7. In January 2021, for which industry was the total weekly payroll for production and nonsupervisory employees the highest? Which industry was the lowest?

In [None]:
--Industry was Land subdivision

--Three Queries:

select * 
from LaborStatisticsDB.dbo.january_2017
where series_id LIKE '%81'
ORDER BY "value" ASC;

select * 
from LaborStatisticsDB.dbo.series
where series_id = 'CES2023720081';

select *   
from LaborStatisticsDB.dbo.industry
where industry_code = 20237200;

## Join in on the Fun

Time to start joining!

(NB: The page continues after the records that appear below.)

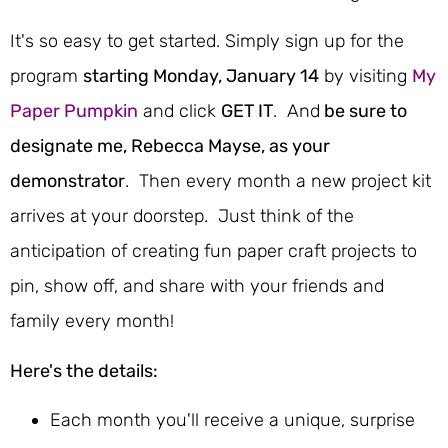
It's so easy to get started. Simply sign up for the
program
starting Monday, January 14
by visiting
My
Paper Pumpkin
and click
GET IT
. And
be sure to
designate me, Rebecca Mayse, as your
demonstrator
. Then every month a new project kit
arrives at your doorstep. Just think of the
anticipation of creating fun paper craft projects to
pin, show off, and share with your friends and
family every month!
Here's the details:
Each month you'll receive a unique, surprise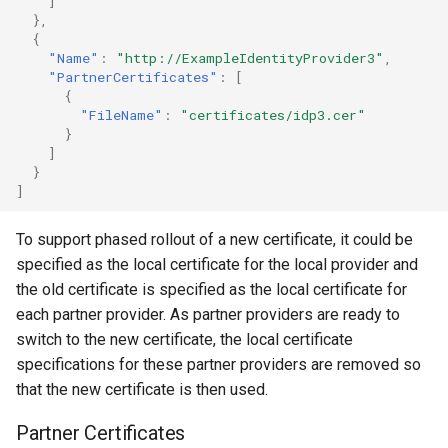
]
},
{
"Name"
:
"http://ExampleIdentityProvider3"
,
"PartnerCertificates"
:
[
{
"FileName"
:
"certificates/idp3.cer"
}
]
}
]
To support phased rollout of a new certificate, it could be
specified as the local certificate for the local provider and
the old certificate is specified as the local certificate for
each partner provider. As partner providers are ready to
switch to the new certificate, the local certificate
specifications for these partner providers are removed so
that the new certificate is then used.
Partner Certificates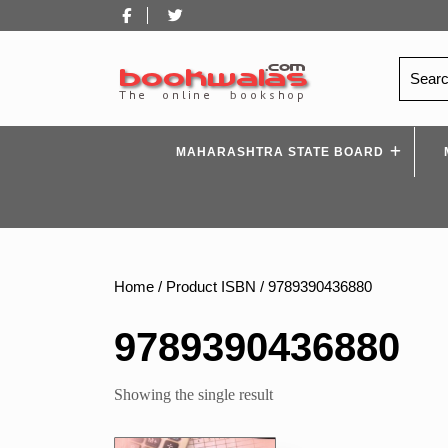
Skip
Facebook
Twitter
to
content
Search
for:
MAHARASHTRA STATE BOARD
Home
/ Product ISBN / 9789390436880
9789390436880
Showing the single result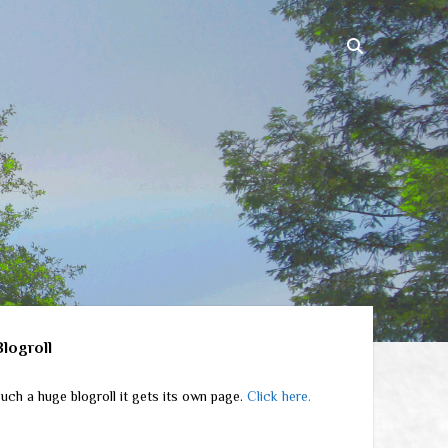
ebar
Blogroll
uch a huge blogroll it gets its own page.
Click here.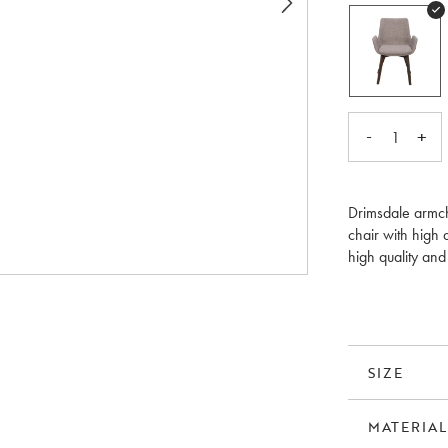
-
+
1
Drimsdale armch
chair with high 
high quality an
Available in thr
SIZE
MATERIAL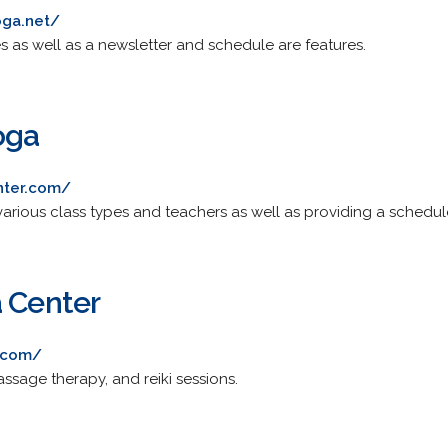
oga.net/
s as well as a newsletter and schedule are features.
oga
nter.com/
arious class types and teachers as well as providing a schedul
a Center
.com/
assage therapy, and reiki sessions.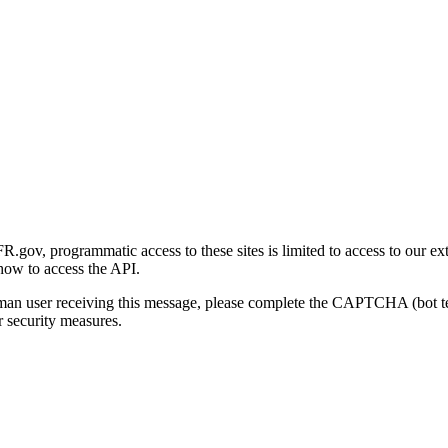
gov, programmatic access to these sites is limited to access to our ex
how to access the API.
human user receiving this message, please complete the CAPTCHA (bot t
 security measures.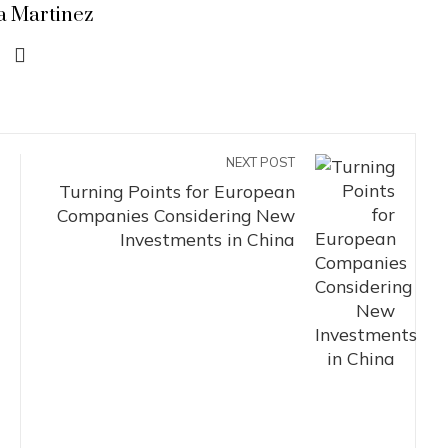
a Martinez
NEXT POST
Turning Points for European
Companies Considering New
Investments in China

You can choose the type of join you use, just make sure to make a  note!

1. Join `annual_2016` with `series` on `series_id`. We only want the data in the `annual_2016` table to be included in the result.

In [None]:
-- Limiting rows returned from query, uncomment the line below to start on your query!
SELECT TOP 50 * 
FROM LaborStatisticsDB.dbo.annual_2016 as a
LEFT JOIN LaborStatisticsDB.dbo.series as s ON a.series_id = s.series_id;

--INNER JOIN and LEFT JOIN give same results here, so either could be used

-- Uncomment the line below when you are ready to run the query, leaving it as your last!
SELECT TOP 50 * 
FROM LaborStatisticsDB.dbo.annual_2016 as a
LEFT JOIN LaborStatisticsDB.dbo.series as s ON a.series_id = s.series_id
ORDER BY id;

2. Join `series` and `datatype` on `data_type_code`.

In [None]:
-- Limiting rows returned from query, uncomment the line below to start on your query!
-- NOTE, AM UNSURE WHETHER OR NOT THIS IS ITS OWN TABLE OR AM SUPPOSED TO JOIN TABLES IN ORDER. DID THE LATTER. 
-- BUT IN THE CASE OF THE LATTER, THEN ONLY KEEPING INFORMATION IN ANNUAL_2016 FEELS LIKE IT CAN NO LONGER BE THE CASE
SELECT TOP 50 * 
FROM LaborStatisticsDB.dbo.annual_2016 as a
LEFT JOIN LaborStatisticsDB.dbo.series as s ON a.series_id = s.series_id
FULL OUTER JOIN LaborStatisticsDB.dbo.datatype as d ON s.data_type_code = s.data_type_code


-- Uncomment the line below when you are ready to run the query, leaving it as your last!
-- ALSO UNSURE WHETHER OR NOT 'id' IS LITERALLY THE ID COLUMN OR A REFERENCE TO SOMETHING TO BE REPLACED
SELECT TOP 50 * 
FROM LaborStatisticsDB.dbo.annual_2016 as a
LEFT JOIN LaborStatisticsDB.dbo.series as s ON a.series_id = s.series_id
FULL OUTER JOIN LaborStatisticsDB.dbo.datatype as d ON s.data_type_code = s.data_type_code
ORDER BY id;

3. Join `series` and `industry` on `industry_code`.

In [None]:
-- Limiting rows returned from query, uncomment the line below to start on your query!
SELECT TOP 50 * 
FROM LaborStatisticsDB.dbo.annual_2016 as a
LEFT JOIN LaborStatisticsDB.dbo.series as s ON a.series_id = s.series_id
RIGHT JOIN LaborStatisticsDB.dbo.datatype as d ON s.data_type_code = s.data_type_code
FULL OUTER JOIN LaborStatisticsDB.dbo.industry as i ON i.industry_code = s.industry_code
ORDER BY a.id;

## Subqueries, Unions, Derived Tables, Oh My!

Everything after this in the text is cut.